Indiana Will Fix Its Religious Freedom Law, but Don’t Thank Boycotts
On Thursday, Indiana Republican lawmakers are expected to announce a deal that alters the state’s so-called “religious freedom” law so that it does not make it easier for businesses to discriminate against lesbian, gay, bisexual, and transgender citizens. The move comes nearly a week after Gov. Mike Pence, a Republican, signed the bill into law, drawing national outrage.
Celebrities, artists, municipalities, and businesses have come out in force to keep away from the state in hopes that it will drive economic pressure on Indiana lawmakers to modify or repeal the law. Apple CEO Tim Cook published an op-ed in The Washington Post this week lambasting the law, writing that such legislation “goes against the very principles our nation was founded on.” In an interview with CNN on Wednesday, Salesforce CEO Marc Benioff said that he’s been offering relocation packages of up to $50,000 to his Indiana-based employees who are eager to leave the state because of the new law.
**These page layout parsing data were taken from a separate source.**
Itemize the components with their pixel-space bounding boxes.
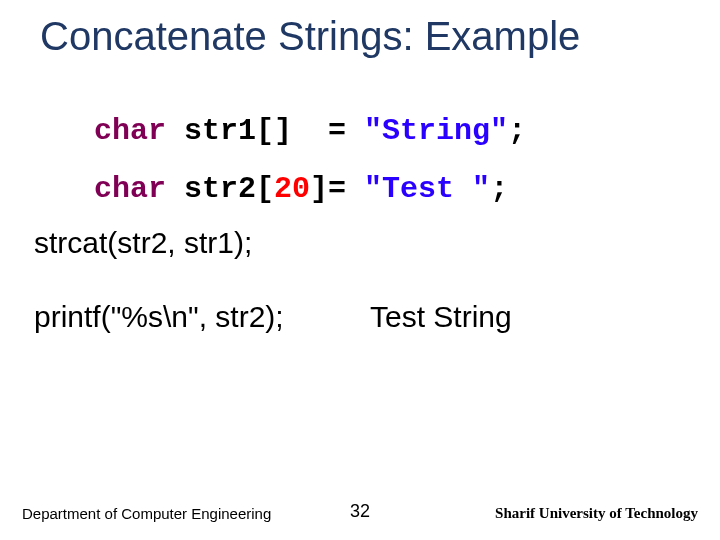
code-fragment: ; — [508, 114, 526, 148]
keyword-char: char — [94, 172, 166, 206]
slide-title: Concatenate Strings: Example — [40, 14, 580, 59]
slide: Concatenate Strings: Example char str1[]… — [0, 0, 720, 540]
code-line-4: printf("%s\n", str2); — [34, 300, 284, 334]
code-fragment: ]= — [310, 172, 364, 206]
code-line-2: char str2[20]= "Test "; — [22, 138, 508, 240]
code-line-3: strcat(str2, str1); — [34, 226, 252, 260]
number-literal: 20 — [274, 172, 310, 206]
program-output: Test String — [370, 300, 512, 334]
string-literal: "Test " — [364, 172, 490, 206]
footer-university: Sharif University of Technology — [495, 505, 698, 522]
code-fragment: str2[ — [166, 172, 274, 206]
code-fragment: ; — [490, 172, 508, 206]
Angie’s List canceled a $40 million expansion of its Indianapolis headquarters.
Some LGBT activists are questioning the usefulness of such boycotts. Brantley Moate, a drag queen who frequents the state for performances, wrote in an op-ed for The Advocate, an LGBT newsmagazine that the boycott will “isolate the very people who need to be supported.” Moate continued: “Our allies in Indiana need us standing next to them and marching with them. We don’t need to be casting our rocks from distant places; we need to rally to Indiana. We need to speak there, perform there, and lift up the people who need our support. People should get out from behind their computer screens and go to Indiana in great numbers.”
Similarly, Samantha Allen, a woman who met her same-sex partner while doing research in Indiana, wrote in another op-ed that boycotting Indiana does a grave disservice to the LGBT people living there: “Issuing a death blow to the state economy while LGBT people cope with the potential discriminatory effects of SB101 is about as sound of a strategy as demolishing a house over a few pests.”
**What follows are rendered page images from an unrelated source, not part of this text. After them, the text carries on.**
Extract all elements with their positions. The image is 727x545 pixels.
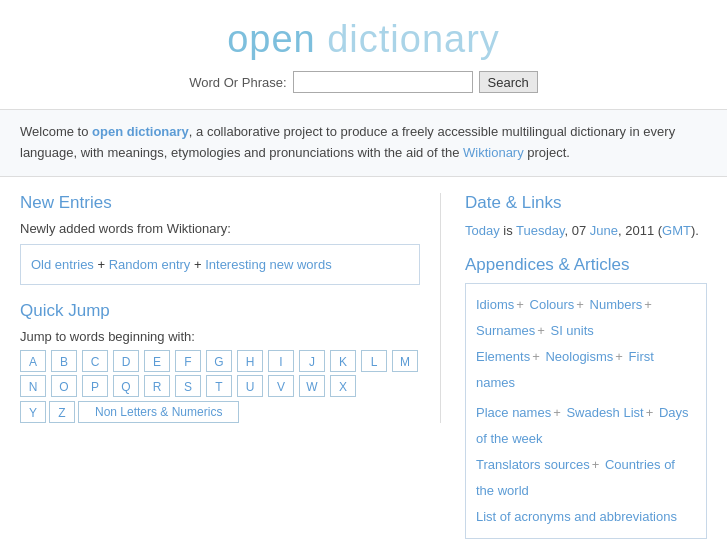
june-link[interactable]: June (590, 223, 618, 238)
letter-K[interactable]: K (330, 350, 356, 372)
letter-H[interactable]: H (237, 350, 263, 372)
welcome-text-before: Welcome to (20, 124, 92, 139)
welcome-banner: Welcome to open dictionary, a collaborat… (0, 110, 727, 177)
search-label: Word Or Phrase: (189, 75, 286, 90)
letter-V[interactable]: V (268, 375, 294, 397)
idioms-link[interactable]: Idioms (476, 297, 514, 312)
site-title: open dictionary (0, 18, 727, 61)
date-links-text: Today is Tuesday, 07 June, 2011 (GMT). (465, 221, 707, 242)
appendices-box: Idioms+ Colours+ Numbers+ Surnames+ SI u… (465, 283, 707, 539)
welcome-open: open (92, 124, 123, 139)
date-links-heading: Date & Links (465, 193, 707, 213)
non-letters-row: Y Z Non Letters & Numerics (20, 401, 420, 423)
old-entries-link[interactable]: Old entries (31, 257, 94, 272)
letter-U[interactable]: U (237, 375, 263, 397)
si-link[interactable]: SI units (550, 323, 593, 338)
letter-I[interactable]: I (268, 350, 294, 372)
quick-jump-heading: Quick Jump (20, 301, 420, 321)
elements-link[interactable]: Elements (476, 349, 530, 364)
new-entries-desc: Newly added words from Wiktionary: (20, 221, 420, 236)
letter-P[interactable]: P (82, 375, 108, 397)
quick-jump-desc: Jump to words beginning with: (20, 329, 420, 344)
today-link[interactable]: Today (465, 223, 500, 238)
quick-jump: Quick Jump Jump to words beginning with:… (20, 301, 420, 423)
letter-B[interactable]: B (51, 350, 77, 372)
non-letters-link[interactable]: Non Letters & Numerics (78, 401, 239, 423)
letter-T[interactable]: T (206, 375, 232, 397)
letter-R[interactable]: R (144, 375, 170, 397)
title-dict: dictionary (316, 18, 500, 60)
letter-L[interactable]: L (361, 350, 387, 372)
letter-grid: A B C D E F G H I J K L M N O P Q R S T (20, 350, 420, 397)
appendices-row4: Translators sources+ Countries of the wo… (476, 452, 696, 504)
place-names-link[interactable]: Place names (476, 405, 551, 420)
interesting-link[interactable]: Interesting new words (205, 257, 331, 272)
letter-Z[interactable]: Z (49, 401, 75, 423)
appendices-row2: Elements+ Neologisms+ First names (476, 344, 696, 396)
appendices-heading: Appendices & Articles (465, 255, 707, 275)
swadesh-link[interactable]: Swadesh List (566, 405, 643, 420)
neologisms-link[interactable]: Neologisms (545, 349, 613, 364)
letter-J[interactable]: J (299, 350, 325, 372)
tuesday-link[interactable]: Tuesday (516, 223, 564, 238)
search-button[interactable]: Search (479, 71, 538, 93)
welcome-dictionary: dictionary (127, 124, 189, 139)
main-content: New Entries Newly added words from Wikti… (0, 177, 727, 545)
new-entries-heading: New Entries (20, 193, 420, 213)
search-input[interactable] (293, 71, 473, 93)
letter-W[interactable]: W (299, 375, 325, 397)
header: open dictionary Word Or Phrase: Search (0, 0, 727, 110)
letter-N[interactable]: N (20, 375, 46, 397)
gmt-link[interactable]: GMT (662, 223, 691, 238)
numbers-link[interactable]: Numbers (590, 297, 643, 312)
letter-G[interactable]: G (206, 350, 232, 372)
wiktionary-link[interactable]: Wiktionary (463, 145, 524, 160)
random-entry-link[interactable]: Random entry (109, 257, 191, 272)
letter-E[interactable]: E (144, 350, 170, 372)
welcome-text-end: project. (524, 145, 570, 160)
new-entries-box: Old entries + Random entry + Interesting… (20, 244, 420, 285)
appendices-row3: Place names+ Swadesh List+ Days of the w… (476, 400, 696, 452)
letter-A[interactable]: A (20, 350, 46, 372)
letter-Q[interactable]: Q (113, 375, 139, 397)
letter-O[interactable]: O (51, 375, 77, 397)
letter-D[interactable]: D (113, 350, 139, 372)
translators-link[interactable]: Translators sources (476, 457, 590, 472)
letter-S[interactable]: S (175, 375, 201, 397)
appendices-row1: Idioms+ Colours+ Numbers+ Surnames+ SI u… (476, 292, 696, 344)
colours-link[interactable]: Colours (530, 297, 575, 312)
left-column: New Entries Newly added words from Wikti… (20, 193, 441, 423)
acronyms-link[interactable]: List of acronyms and abbreviations (476, 509, 677, 524)
letter-Y[interactable]: Y (20, 401, 46, 423)
appendices-row5: List of acronyms and abbreviations (476, 504, 696, 530)
letter-M[interactable]: M (392, 350, 418, 372)
search-bar: Word Or Phrase: Search (0, 71, 727, 93)
title-open: open (227, 18, 316, 60)
letter-X[interactable]: X (330, 375, 356, 397)
letter-C[interactable]: C (82, 350, 108, 372)
surnames-link[interactable]: Surnames (476, 323, 535, 338)
right-column: Date & Links Today is Tuesday, 07 June, … (441, 193, 707, 545)
letter-F[interactable]: F (175, 350, 201, 372)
LGBT Indiana residents have said that one of the best ways to support their fight is to learn more about what they’re fighting for. One of those things is the Fairness for All Hoosiers Act, which would outlaw discrimination based on sexual orientation or gender identity. “We want Indiana to be the thriving state that it can and should be,” advocates wrote in a letter to Pence this week, “but that will never happen with state-sanctioned discrimination against LGBT people on the books.” They closed with this: “It’s time to show the rest of the nation that Indiana is open for business—for everyone.”